As was the case with recent films, like Thor, Captain America, Iron Man 2 and even The Incredible Hulk, - all of which created great anticipation for The Avengers cross-over film - these movies stand alone on their own accord, but mainly act to drive fans into a feverish frenzy as they wait for something, bigger, something better, on the horizon. In the case of Iron Man 3, we all know that it will lead us down the eventual path to The Avengers 2. And because the first Avengers ended up being well worth the wait, audiences will ultimately forgive these lesser chapters, hoping that once again the sum is greater than its parts.
Tony Stark this time around is a more mature man, beginning to finally grow up. He hasn't lost his blunt charm, but the events of The Avengers film have given birth to a darker, more insightful Stark (the happenings in "New York" are referenced throughout Iron Man 3, even creating serious anxiety attacks for Stark, but he refuses to talk about the trauma that alien attacks and gods from outer space tend to cause).
But Stark's past catches up with him, when a discarded geek, Aldrich Killian (Guy Pearce), grows up to become a major villain. He is connected with the mysterious Mandarin (Ben Kingsley), a terrorist whose anti-American attacks have increasingly deadly results and consequences. Through technology rejected by Stark Enterprises, Killian and the Mandarin are able to weaponize a technology that literally turns people into unwilling human bombs.
The past returns also in the form of Maya Hansen (Rebecca Hall), one of many one-night-stands Stark must have had throughout the years. Her presence complicates things a bit as Stark is trying to become more serious with Pepper Potts (Gwyneth Paltrow).
Elsewhere, Don Cheadle returns as Col. James Rhodes, now calling himself "The Iron Patriot" instead of "War Machine," and acting as the President's personal bad-ass bodyguard.
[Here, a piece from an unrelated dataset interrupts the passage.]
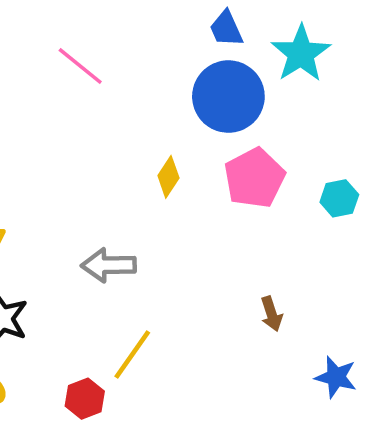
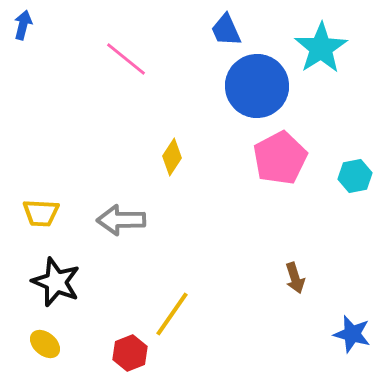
blue trapezoid: (226, 29) -> (226, 30), moved
yellow diamond: (168, 177) -> (172, 157), moved
gray arrow: (108, 265) -> (121, 220), moved

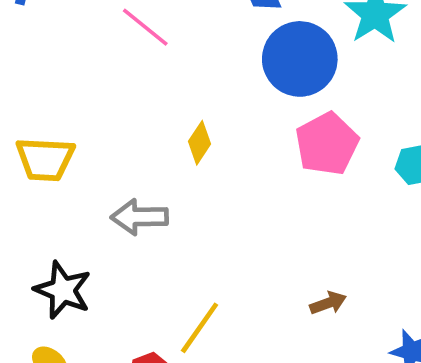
yellow trapezoid: (41, 213) -> (45, 159), moved, size x1.4
brown arrow: (295, 278) -> (328, 303), moved, turned -92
As Stark fights personal demons within his own head, the film fights back the dastard villainy of tired comic book plot cliches. The bad guys have no real motivations for being bad, other than the fact that a movie of this nature requires villains. Stark has no real reason to get involved but the film needs a hero. Whenever the bad guys get the chance, they like to reveal their evil desires and plans to the good guys, who are usually held captive at least long enough to listen.
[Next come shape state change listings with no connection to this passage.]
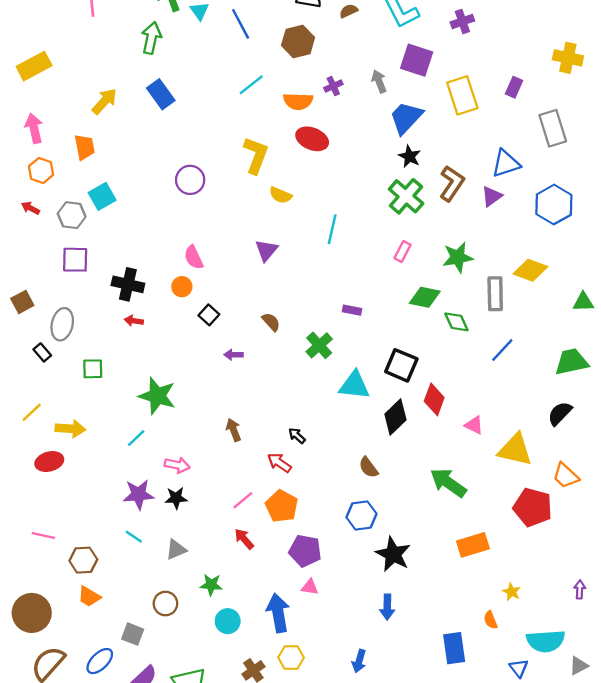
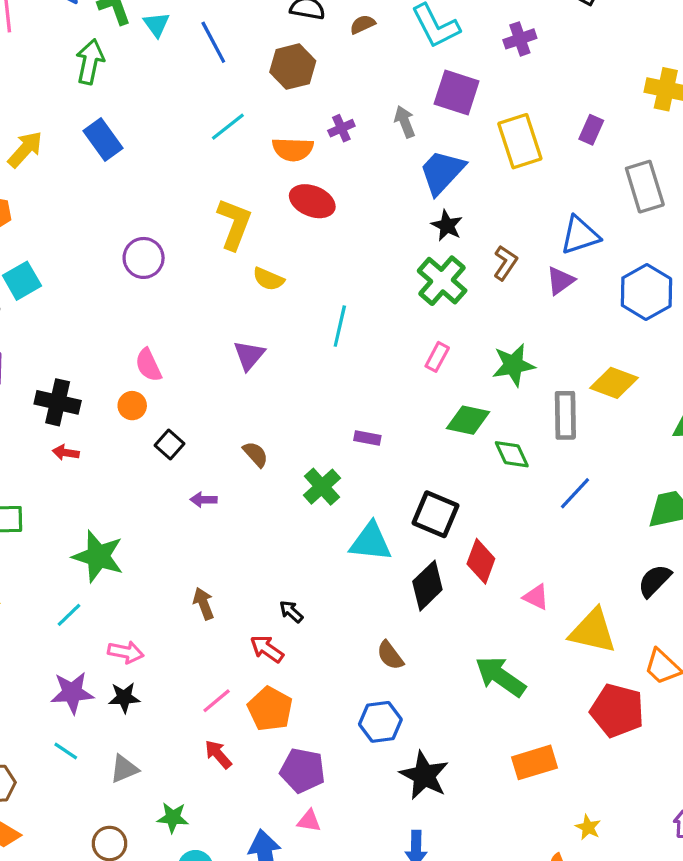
brown L-shape: (452, 183) -> (505, 263), size x0.7

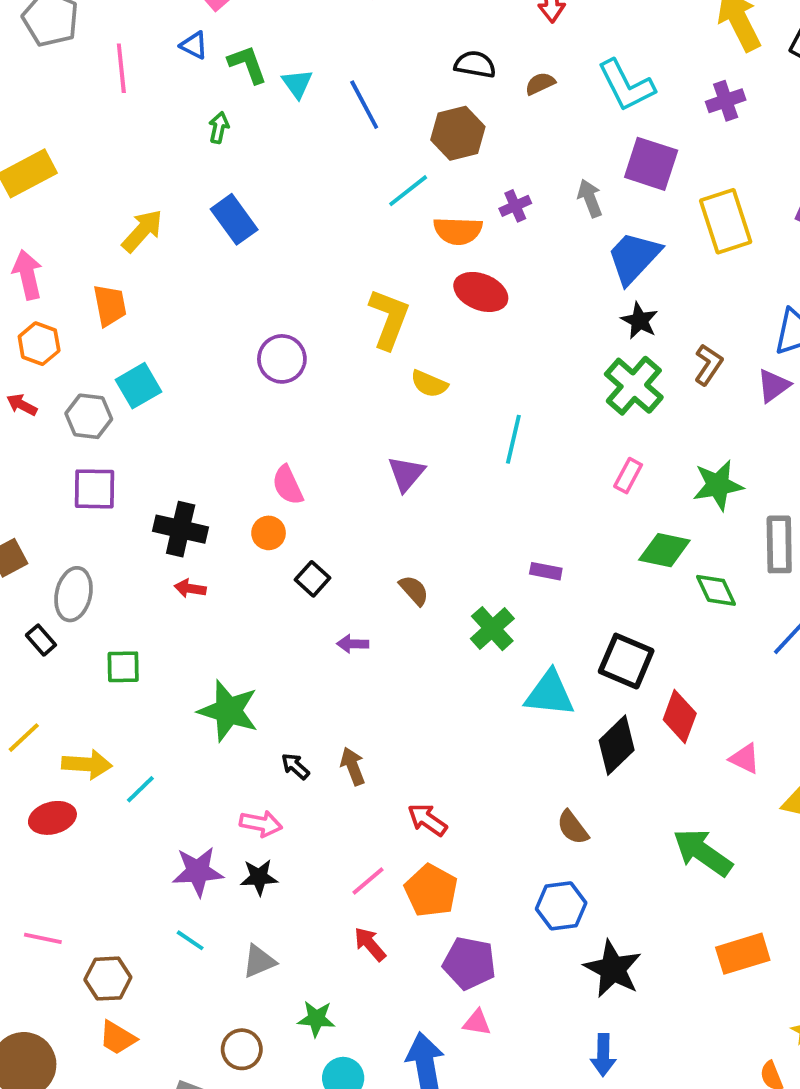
green arrow: (90, 62) -> (219, 128), size x0.6
cyan line: (228, 127) -> (408, 191), moved
black arrow: (291, 612) -> (295, 766), moved
cyan line: (69, 615) -> (140, 789), moved

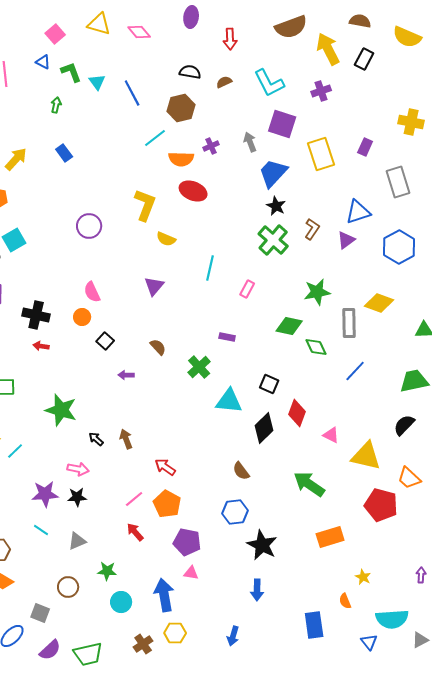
blue rectangle: (234, 219) -> (64, 153), size x0.7
pink rectangle: (628, 476) -> (247, 289), moved
black square: (626, 661) -> (269, 384), size x0.7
The events in Iron Man 3 just don't unravel naturally. Still, it manages to be a fun ride, while also being convoluted and, dare I say, unnecessary, all at once. We get it, from the opening credit sequence featuring the one-hit techno song "Blue" by Eiffel 65, that Tony Stark is blue...but not much more is really revealed. I take that back: We do learn that there is a hero here and his name is Tony Stark, not necessarily his alter ego Iron Man persona.
Stark, indeed, seems capable of handling himself with or without the armor. But gone are the days of tinkering with his suit and optimizing it. Here, he has a seemingly endless supply of Iron Man costumes, all of which can be called on at any moment to fly across the room and attach itself to our hero, then shed away when not needed.
The plot works a lot like this: Things skyrocket in and out and then are discarded when they've been rendered useless. It creates a dizzying experience that, when compared to its predecessors or the holy grail of comic book films, The Avengers, Iron Man 3 seems like an out-dated model.
All this is meaningless, because Iron Man 3, or 4, or 5, or 10, is not the draw. The draw is the long, slow burn that is The Avengers 2. The kick-off to this eagerly anticipated film is now on, and the sheer excitement of that alone is enough to make Iron Man 3 satiable.
As we have been trained to do with all Marvel films, be sure to wait out the entire end credit sequence for a special secret scene. The scene - like this film - is enjoyable, if a bit of a let-down, as it does nothing to propel us towards The Avengers 2. In my opinion, anything that isn't accomplishing that is simply wasting time.